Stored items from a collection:
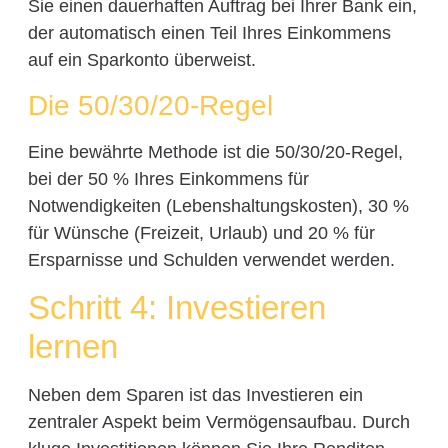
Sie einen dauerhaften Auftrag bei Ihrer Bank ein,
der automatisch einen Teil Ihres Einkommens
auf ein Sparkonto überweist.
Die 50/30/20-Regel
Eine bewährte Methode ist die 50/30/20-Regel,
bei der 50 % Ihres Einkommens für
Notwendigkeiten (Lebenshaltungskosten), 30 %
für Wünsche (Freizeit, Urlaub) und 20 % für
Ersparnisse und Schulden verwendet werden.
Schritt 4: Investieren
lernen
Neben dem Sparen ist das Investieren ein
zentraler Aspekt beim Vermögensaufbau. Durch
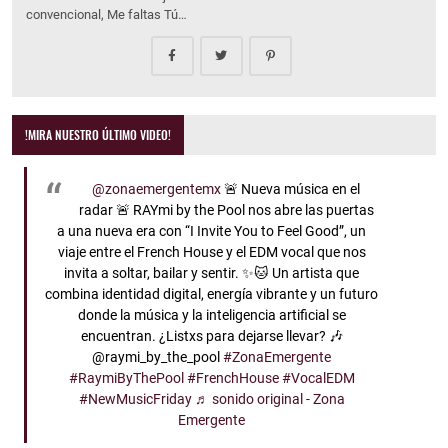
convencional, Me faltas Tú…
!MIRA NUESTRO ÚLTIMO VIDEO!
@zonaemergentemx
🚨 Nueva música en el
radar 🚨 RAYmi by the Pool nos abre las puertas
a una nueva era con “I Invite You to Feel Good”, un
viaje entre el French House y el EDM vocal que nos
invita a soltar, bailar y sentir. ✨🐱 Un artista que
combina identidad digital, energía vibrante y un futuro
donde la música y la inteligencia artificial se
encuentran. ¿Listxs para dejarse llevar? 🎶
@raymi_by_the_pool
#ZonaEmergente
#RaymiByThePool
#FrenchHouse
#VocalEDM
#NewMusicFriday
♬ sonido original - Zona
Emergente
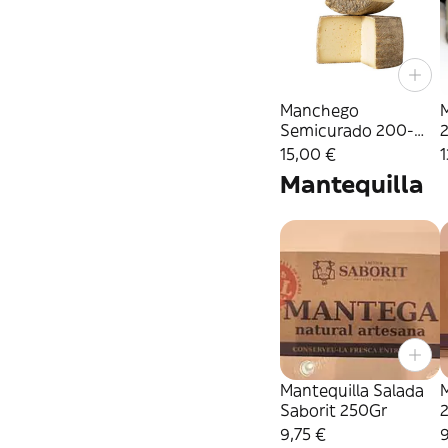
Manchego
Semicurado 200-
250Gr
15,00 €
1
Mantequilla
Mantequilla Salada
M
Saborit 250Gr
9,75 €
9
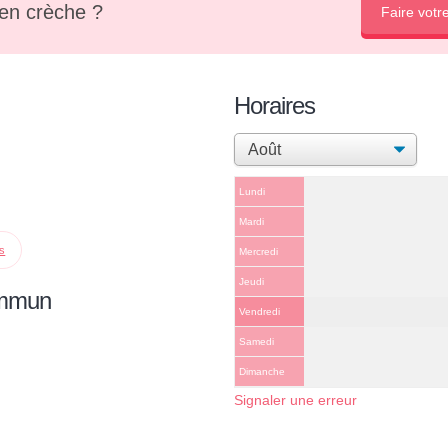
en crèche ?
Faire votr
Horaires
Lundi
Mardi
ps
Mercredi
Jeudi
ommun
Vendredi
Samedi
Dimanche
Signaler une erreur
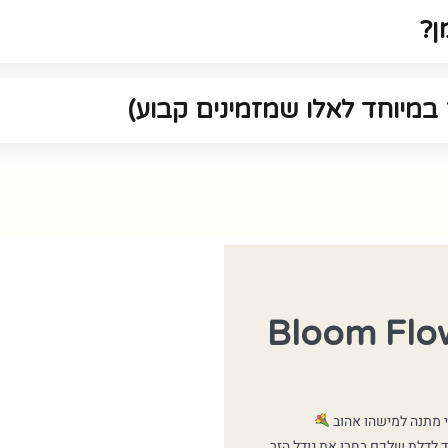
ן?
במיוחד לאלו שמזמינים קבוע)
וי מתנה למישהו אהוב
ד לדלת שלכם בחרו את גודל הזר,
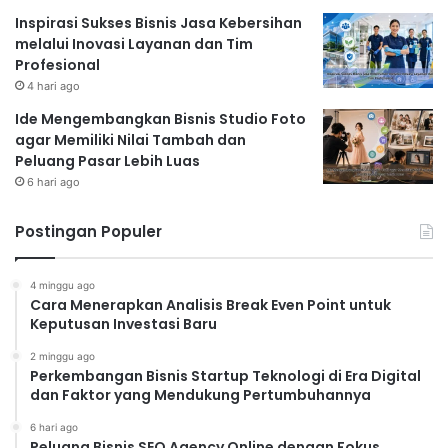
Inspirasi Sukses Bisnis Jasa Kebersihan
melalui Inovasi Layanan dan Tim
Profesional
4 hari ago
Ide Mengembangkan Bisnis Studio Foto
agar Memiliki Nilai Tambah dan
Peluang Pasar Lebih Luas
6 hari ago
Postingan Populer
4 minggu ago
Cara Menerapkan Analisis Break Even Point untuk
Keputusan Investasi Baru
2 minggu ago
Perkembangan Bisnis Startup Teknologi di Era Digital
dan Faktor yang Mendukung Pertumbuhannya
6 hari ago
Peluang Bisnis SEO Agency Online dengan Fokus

What you have to do:
Line by line, print the records above exactly, skipping each picture.

Your response:
Sie einen dauerhaften Auftrag bei Ihrer Bank ein,
der automatisch einen Teil Ihres Einkommens
auf ein Sparkonto überweist.
Die 50/30/20-Regel
Eine bewährte Methode ist die 50/30/20-Regel,
bei der 50 % Ihres Einkommens für
Notwendigkeiten (Lebenshaltungskosten), 30 %
für Wünsche (Freizeit, Urlaub) und 20 % für
Ersparnisse und Schulden verwendet werden.
Schritt 4: Investieren
lernen
Neben dem Sparen ist das Investieren ein
zentraler Aspekt beim Vermögensaufbau. Durch
convencional, Me faltas Tú…
!MIRA NUESTRO ÚLTIMO VIDEO!
@zonaemergentemx
🚨 Nueva música en el
radar 🚨 RAYmi by the Pool nos abre las puertas
a una nueva era con “I Invite You to Feel Good”, un
viaje entre el French House y el EDM vocal que nos
invita a soltar, bailar y sentir. ✨🐱 Un artista que
combina identidad digital, energía vibrante y un futuro
donde la música y la inteligencia artificial se
encuentran. ¿Listxs para dejarse llevar? 🎶
@raymi_by_the_pool
#ZonaEmergente
#RaymiByThePool
#FrenchHouse
#VocalEDM
#NewMusicFriday
♬ sonido original - Zona
Emergente
Manchego
Semicurado 200-
250Gr
15,00 €
1
Mantequilla
Mantequilla Salada
M
Saborit 250Gr
9,75 €
9
en crèche ?
Faire votr
Horaires
Lundi
Mardi
ps
Mercredi
Jeudi
ommun
Vendredi
Samedi
Dimanche
Signaler une erreur
ן?
במיוחד לאלו שמזמינים קבוע)
וי מתנה למישהו אהוב
ד לדלת שלכם בחרו את גודל הזר,
Inspirasi Sukses Bisnis Jasa Kebersihan
melalui Inovasi Layanan dan Tim
Profesional
4 hari ago
Ide Mengembangkan Bisnis Studio Foto
agar Memiliki Nilai Tambah dan
Peluang Pasar Lebih Luas
6 hari ago
Postingan Populer
4 minggu ago
Cara Menerapkan Analisis Break Even Point untuk
Keputusan Investasi Baru
2 minggu ago
Perkembangan Bisnis Startup Teknologi di Era Digital
dan Faktor yang Mendukung Pertumbuhannya
6 hari ago
Peluang Bisnis SEO Agency Online dengan Fokus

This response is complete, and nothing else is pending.